Situs Hukum - Kali ini kita akan sedikit membahas mengenai bentuk dan sifat negara menurut Hukum Tata Negara (HTN) sebelum memasuki ke pembahasan lanjutannya.
Jadi, silahkan pahami dulu materi ini yaa.
A. Bentuk Negara
Pasal 1 UUD 1945 berserta penjelasannya berbunyi :
- Negara Indonesia ialah Negara Kesatuan, yang berbentuk Republik.
- Kedaulatan adalah ditangan rakyat, dan dilakukan sepenuhnya oleh majelis permusyawaratn rakyat.
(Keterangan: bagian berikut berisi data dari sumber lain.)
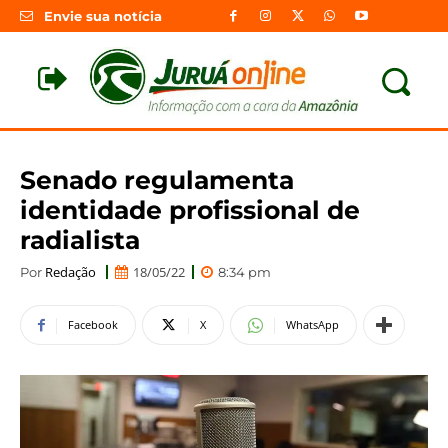
Envie sua notícia
Senado regulamenta
identidade profissional de
radialista
Redação
18/05/22
Por
8:34 pm
Facebook
X
WhatsApp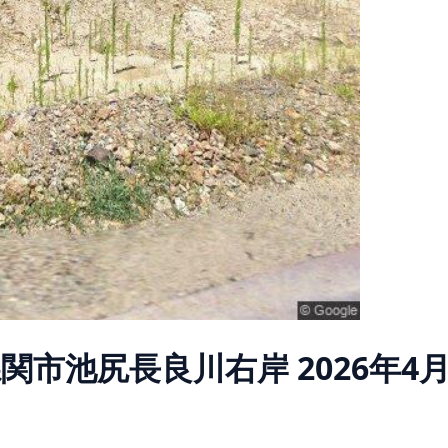
県関市池尻長良川右岸
2026年4月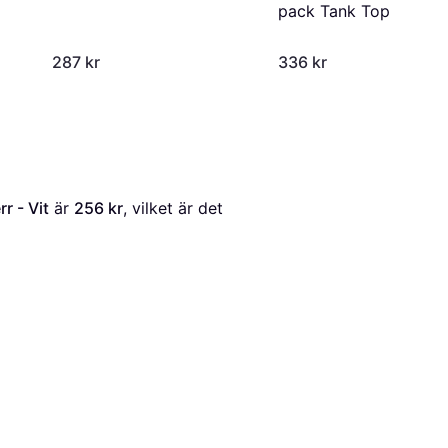
pack Tank Top
287 kr
336 kr
r - Vit
 är 
256 kr
, vilket är det 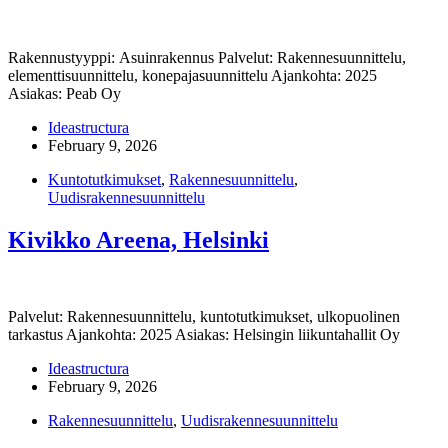
Rakennustyyppi: Asuinrakennus Palvelut: Rakennesuunnittelu,
elementtisuunnittelu, konepajasuunnittelu Ajankohta: 2025
Asiakas: Peab Oy
Ideastructura
February 9, 2026
Kuntotutkimukset
,
Rakennesuunnittelu
,
Uudisrakennesuunnittelu
Kivikko Areena, Helsinki
Palvelut: Rakennesuunnittelu, kuntotutkimukset, ulkopuolinen
tarkastus Ajankohta: 2025 Asiakas: Helsingin liikuntahallit Oy
Ideastructura
February 9, 2026
Rakennesuunnittelu
,
Uudisrakennesuunnittelu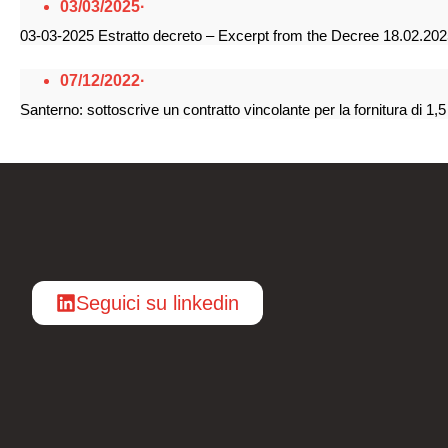
03/03/2025
·
03-03-2025 Estratto decreto – Excerpt from the Decree 18.02.20
07/12/2022
·
Santerno: sottoscrive un contratto vincolante per la fornitura di 1,
Seguici su linkedin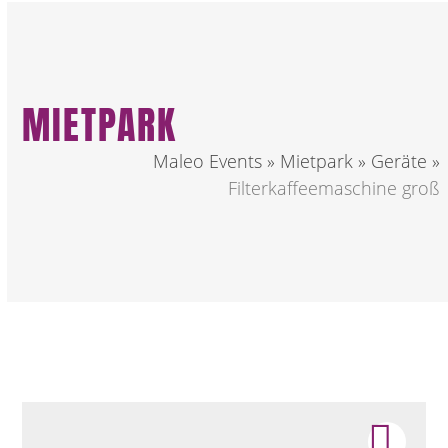
MIETPARK
Maleo Events
»
Mietpark
»
Geräte
»
Filterkaffeemaschine groß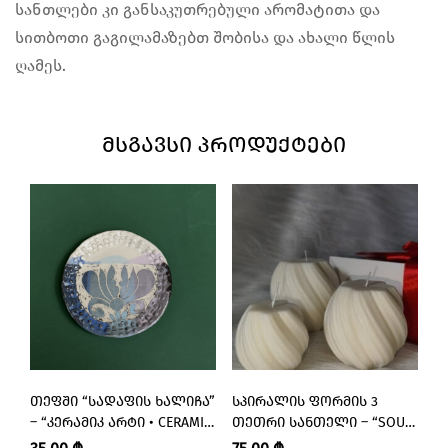
სანთლები კი განსაკუთრებული არომატითა და
სითბოთი გაგილამაზებთ შობისა და ახალი წლის
ღამეს.
ᲛᲡᲒᲐᲕᲡᲘ ᲞᲠᲝᲓᲣᲥᲢᲔᲑᲘ
ᲗᲔᲤᲨᲘ “ᲡᲐᲓᲐᲤᲘᲡ ᲮᲐᲚᲘᲩᲐ”
ᲡᲞᲘᲠᲐᲚᲘᲡ ᲤᲝᲠᲛᲘᲡ 3
Ს
– “ᲙᲔᲠᲐᲛᲘᲙ ᲐᲠᲢᲘ • CERAMIC
ᲗᲔᲗᲠᲘ ᲡᲐᲜᲗᲔᲚᲘ – “SOUL
M
ART”
FLAME • ᲮᲔᲚᲜᲐᲙᲔᲗᲘ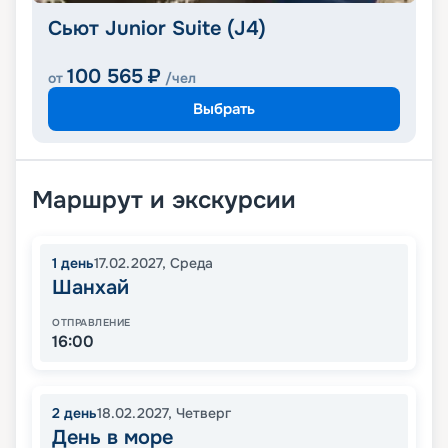
Сьют Junior Suite (J4)
100 565
₽
от
/чел
Выбрать
Маршрут и экскурсии
1
день
17.02.2027
,
Среда
Шанхай
ОТПРАВЛЕНИЕ
16:00
2
день
18.02.2027
,
Четверг
День в море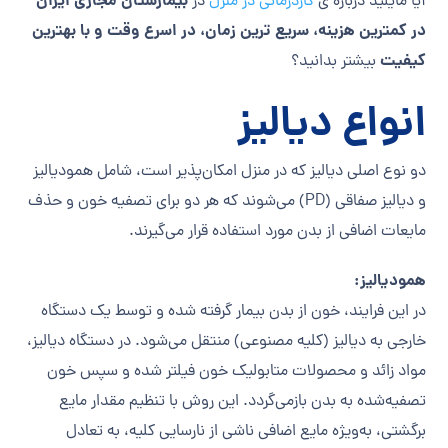
بیمارستان مجازی ایران
آیا مایلید درباره ی
کاردرمانی در منزل
در
در کمترین هزینه، سریع ترین زمان، در اسرع وقت و با بهترین
کیفیت
بیشتر بدانید؟
انواع دیالیز
دو نوع اصلی دیالیز که در منزل امکان‌پذیر است، شامل همودیالیز
و دیالیز صفاقی (PD) می‌شوند که هر دو برای تصفیه خون و حذف
مایعات اضافی از بدن مورد استفاده قرار می‌گیرند.
همودیالیز:
در این فرایند، خون از بدن بیمار گرفته شده و توسط یک دستگاه
خارجی به دیالیز (کلیه مصنوعی) منتقل می‌شود. در دستگاه دیالیز،
مواد زائد و محصولات متابولیک خون فیلتر شده و سپس خون
تصفیه‌شده به بدن بازمی‌گردد. این روش با تنظیم مقدار مایع
برگشتی، به‌ویژه مایع اضافی ناشی از نارسایی کلیه، به تعادل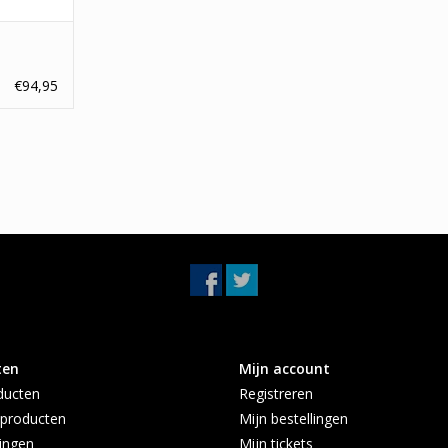
t
Seicento
€94,95
ten
Mijn account
ducten
Registreren
producten
Mijn bestellingen
ingen
Mijn tickets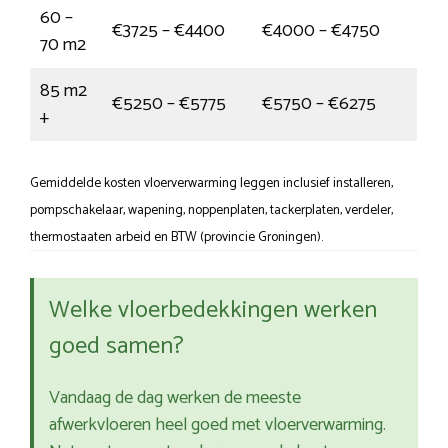
60 –
€3725 – €4400
€4000 – €4750
70 m2
85 m2
€5250 – €5775
€5750 – €6275
+
Gemiddelde kosten vloerverwarming leggen inclusief installeren,
pompschakelaar, wapening, noppenplaten, tackerplaten, verdeler,
thermostaaten arbeid en BTW (provincie Groningen).
Welke vloerbedekkingen werken
goed samen?
Vandaag de dag werken de meeste
afwerkvloeren heel goed met vloerverwarming.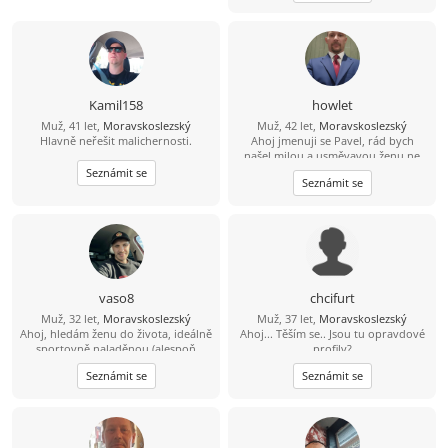
Kamil158
howlet
Muž, 41 let,
Moravskoslezský
Muž, 42 let,
Moravskoslezský
Hlavně neřešit malichernosti.
Ahoj jmenuji se Pavel, rád bych
našel milou a usměvavou ženu ne
jen na pokec ale pokud možno i na
Seznámit se
Seznámit se
vážný vztah mezi 26 a 49 lety, pokud
budeš chtít ozvi se, budu moc rád
vaso8
chcifurt
Muž, 32 let,
Moravskoslezský
Muž, 37 let,
Moravskoslezský
Ahoj, hledám ženu do života, ideálně
Ahoj... Těším se.. Jsou tu opravdové
sportovně naladěnou (alespoň
profily?
trošičku) :D která ví co chce od
Seznámit se
Seznámit se
života a bude ve vztahu pro mě ,
stejně jako já pro ni :) Jinak jsem
vcelku obyčejný kluk co má rád
sport. Rád si zajdu na hory , na kolo,
či jen tak sednout na kávu nebo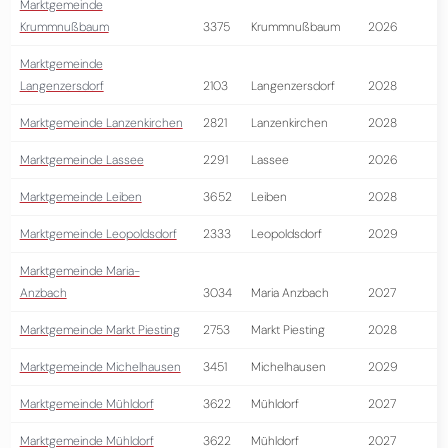
Marktgemeinde
Krummnußbaum
3375
Krummnußbaum
2026
Marktgemeinde
Langenzersdorf
2103
Langenzersdorf
2028
Marktgemeinde Lanzenkirchen
2821
Lanzenkirchen
2028
Marktgemeinde Lassee
2291
Lassee
2026
Marktgemeinde Leiben
3652
Leiben
2028
Marktgemeinde Leopoldsdorf
2333
Leopoldsdorf
2029
Marktgemeinde Maria-
Anzbach
3034
Maria Anzbach
2027
Marktgemeinde Markt Piesting
2753
Markt Piesting
2028
Marktgemeinde Michelhausen
3451
Michelhausen
2029
Marktgemeinde Mühldorf
3622
Mühldorf
2027
Marktgemeinde Mühldorf
3622
Mühldorf
2027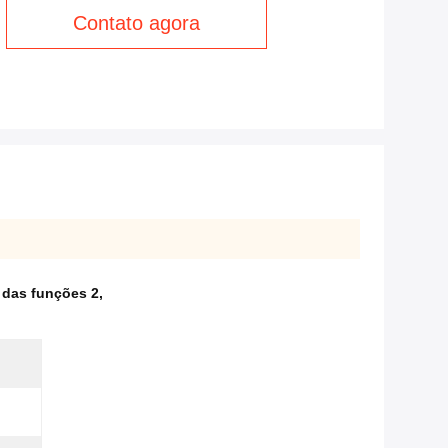
Contato agora
l das funções 2
,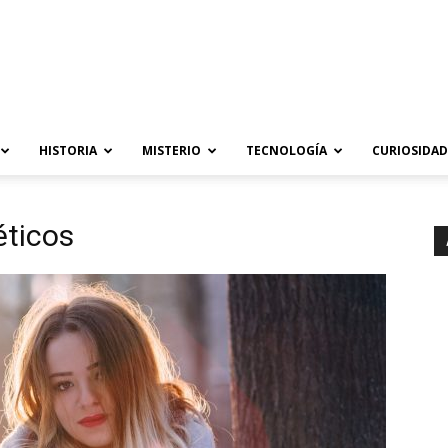
HISTORIA
MISTERIO
TECNOLOGÍA
CURIOSIDAD
éticos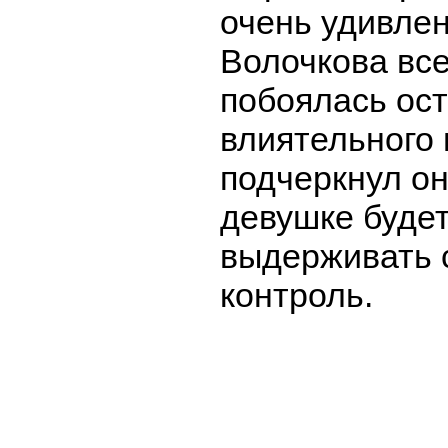
очень удивлен
Волочкова все
побоялась ост
влиятельного 
подчеркнул он
девушке буде
выдерживать 
контроль.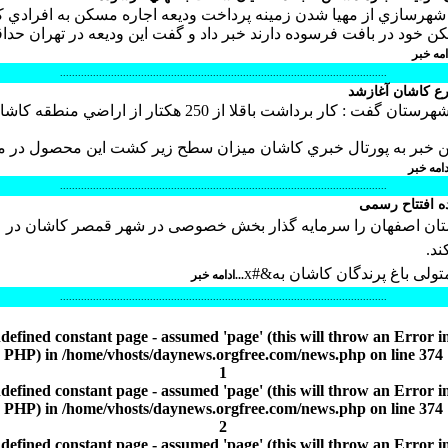
هرسازي از مهيا شدن زمينه پرداخت وديعه اجاره مسكن به افرادي 
دامه خبر
.............................................................................................................
ارع كاشان آغازشد
مدير جهاد كشاورزي شهرستان گفت : كار برداشت باقلا از 250 هكتار از ار
م اين خبر به پورتال خبري كاشان ميزان سطح زير كشت اين محصول در 
ادامه خبر
.............................................................................................................
ده افتتاح رسمی
ند.
تولی باغ پرندگان کاشان به&#x
...ادامه خبر
.............................................................................................................
ndefined constant page - assumed 'page' (this will throw an Error in
PHP) in
/home/vhosts/daynews.orgfree.com/news.php
on line
374
1
ndefined constant page - assumed 'page' (this will throw an Error in
PHP) in
/home/vhosts/daynews.orgfree.com/news.php
on line
374
2
ndefined constant page - assumed 'page' (this will throw an Error in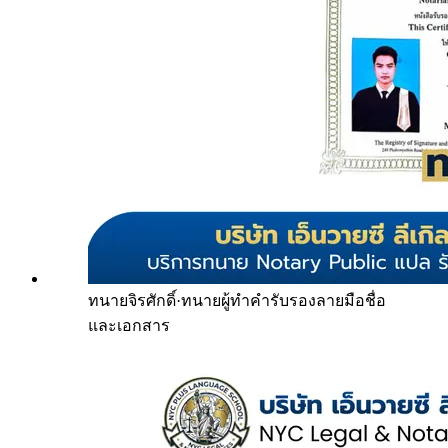
ทนายจิรศักดิ์
·
ทนายผู้ทำคำรับรองลายมือชื่อ
และเอกสาร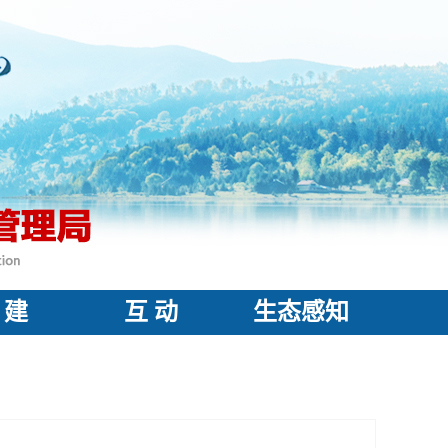
 建
互 动
生态感知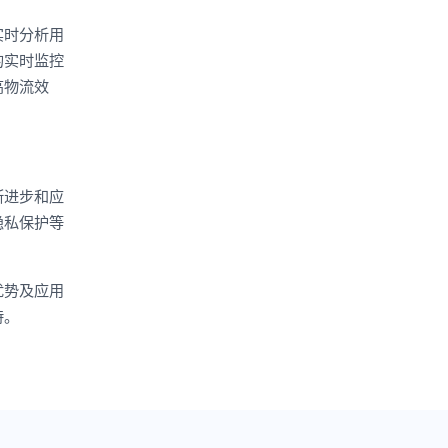
实时分析用
的实时监控
高物流效
断进步和应
隐私保护等
优势及应用
持。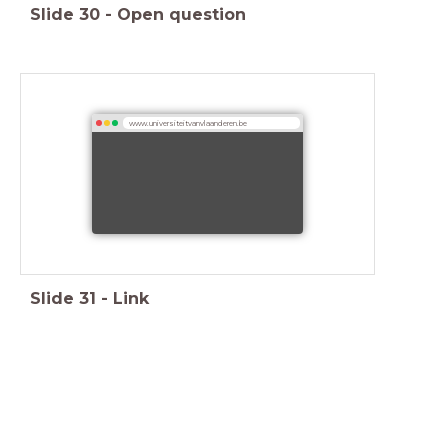
Slide
30
-
Open question
www.universiteitvanvlaanderen.be
Slide
31
-
Link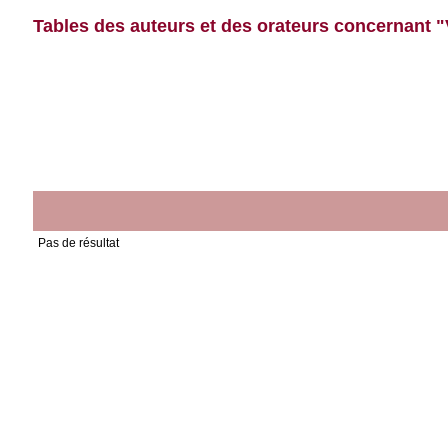
Tables des auteurs et des orateurs concernant 
Pas de résultat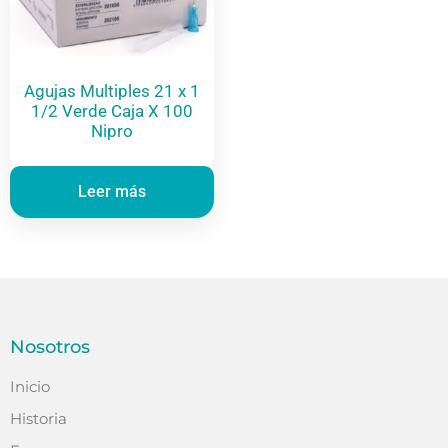
Agujas Multiples 21 x 1
1/2 Verde Caja X 100
Nipro
Leer más
Nosotros
Inicio
Historia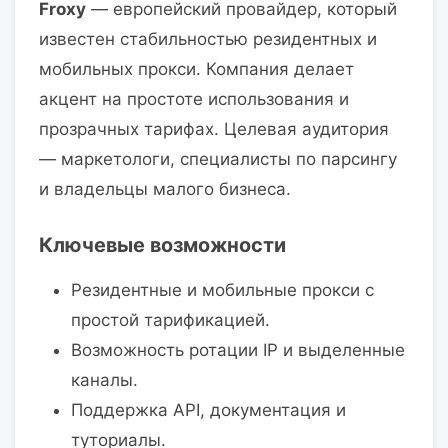
Froxy
— европейский провайдер, который
известен стабильностью резидентных и
мобильных прокси. Компания делает
акцент на простоте использования и
прозрачных тарифах. Целевая аудитория
— маркетологи, специалисты по парсингу
и владельцы малого бизнеса.
Ключевые возможности
Резидентные и мобильные прокси с
простой тарификацией.
Возможность ротации IP и выделенные
каналы.
Поддержка API, документация и
туториалы.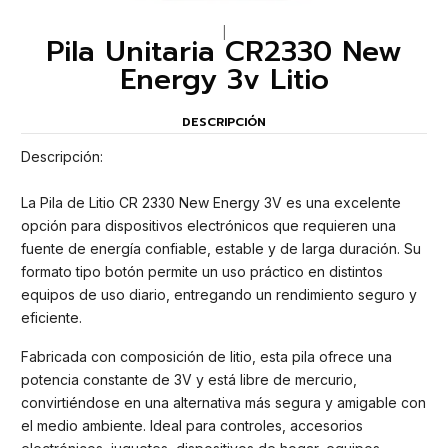
|
Pila Unitaria CR2330 New
Energy 3v Litio
DESCRIPCIÓN
Descripción:
La Pila de Litio CR 2330 New Energy 3V es una excelente
opción para dispositivos electrónicos que requieren una
fuente de energía confiable, estable y de larga duración. Su
formato tipo botón permite un uso práctico en distintos
equipos de uso diario, entregando un rendimiento seguro y
eficiente.
Fabricada con composición de litio, esta pila ofrece una
potencia constante de 3V y está libre de mercurio,
convirtiéndose en una alternativa más segura y amigable con
el medio ambiente. Ideal para controles, accesorios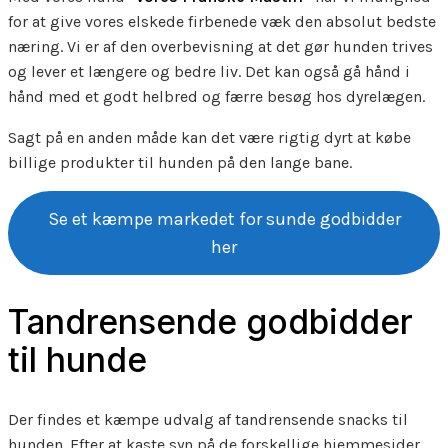
for at give vores elskede firbenede væk den absolut bedste
næring. Vi er af den overbevisning at det gør hunden trives
og lever et længere og bedre liv. Det kan også gå hånd i
hånd med et godt helbred og færre besøg hos dyrelægen.
Sagt på en anden måde kan det være rigtig dyrt at købe
billige produkter til hunden på den lange bane.
Se et kæmpe markedet for sunde godbidder
her
Tandrensende godbidder
til hunde
Der findes et kæmpe udvalg af tandrensende snacks til
hunden. Efter at kaste syn på de forskellige hjemmesider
“Menetapkan bentuk negara kesatuan dan republik, mengandung isi pokok pikiran kedaulatan rakyat. Majelis Permusyawaratan Rakyat, ialah penyelenggara negara yang tertinggi. Majelis ini dianggap sebagai penjelamaan rakyat, yang memegang kedaulatan negara”.
UUD 1945 baik dalam pembukaan maupun dalam Batang Tubuhnya pada pasal 1 ayat (1) tidak menunjukkan adanya persamaan pengertian dalam menggunakan istilah bentuk negara. Dalam Pembukaannya dinyatakan sebagai berikut:
“………, maka disusunlah kemerdekaan kebangsaan Indonesia itu dalam suatu Undang-Undang Dasar Negara Indonesia yang terbentuk dalam susunan Negara Republik Indonesia yang berkedaulatan rakyat dengan berdasarkan kepada …..”
Selanjutnya dalam pasal 1 ayat (1) dirumuskan sebagai berikut:
“Negara Indonesia adalah Negara Kesatuan yang berbentuk Republik”
Dari dua ketentuan tersebut di atas orang tidak dapat mengetahui dengan tepat apakah penggunaan istilah bentuk negara itu ditujukan kepada sifat negara Indonesia sebagai Republik ataukah sebagai negara Kesatuan.
Ketentuan yang memuat bentuk negara dan bentuk Pemerintah (pasal 1 ayat 1) ini, cukup ramai diperdebatkan sewaktu disusun oleh B.P.U.P.K. Walaupun pada umumnya anggota B.P.U.P.K. menghendaki bentuk kesatuan dan republik, tetapi ada juga yang menginginkan bentuk kerajaan dan federal.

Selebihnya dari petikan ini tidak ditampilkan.